Sleep deprivation is in fact “the common property of all
our contemporaries.” I get exhausted just thinking how resignedly I – and most
people I know - slog through “the hundred anxious trivialities that poison
everyday life.”
The second monastery he stayed in La Grande Trappe, the
Cistercian monastery in southern Normandy. The Trappist discipline was harsh,
so much that he humbly concluded, “I was not in possession of any mental
instrument with which to gauge and record my findings.”
The silence must have been hard for Leigh Fermor,
considering that historian Max Hastings described him as “possibly the most
brilliant conversationalist of his time, wearing his literacy light as wings,
brimming over with laughter.” But it is in silence that we can finally
encounter transcendence and we realize words can do only so much and no more.
Every mystical tradition advocates silence as a path to the ineffable.

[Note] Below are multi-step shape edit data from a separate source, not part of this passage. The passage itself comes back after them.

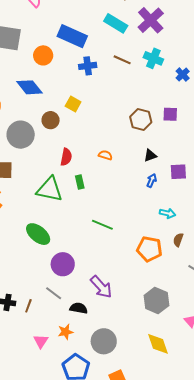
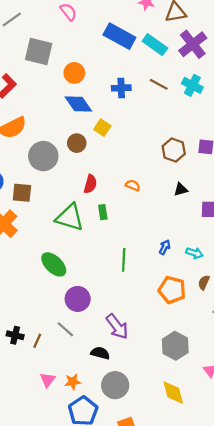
blue rectangle: (72, 36) -> (119, 36), moved
blue diamond: (29, 87) -> (78, 104), moved
blue arrow: (152, 181) -> (165, 247), moved
green line: (102, 225) -> (124, 260), turned 65
black semicircle: (79, 308) -> (100, 353), moved
orange star: (65, 332) -> (73, 382), moved

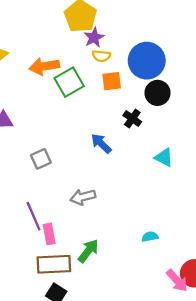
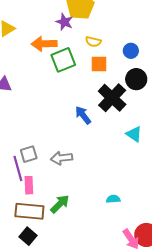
purple star: (94, 38) -> (64, 22), moved, turned -30
blue circle: (147, 61) -> (131, 51), size x0.5
black cross: (132, 119) -> (112, 98), size x1.8
gray square: (41, 159) -> (29, 154), moved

Cultivating silence is difficult given a religious inclination toward making a
joyful noise and a secular habit of gabbing to maintain relationships and
flooding our skulls with digital input.
Having a tacked on feeling is the shortest third section, which is about the rock-cut monasteries in Cappadocia (Turkey). This cavil aside, I think that readers who are interested in the monastic experience would enjoy this. So would readers who get enthusiastic over a graceful style, if at times florid.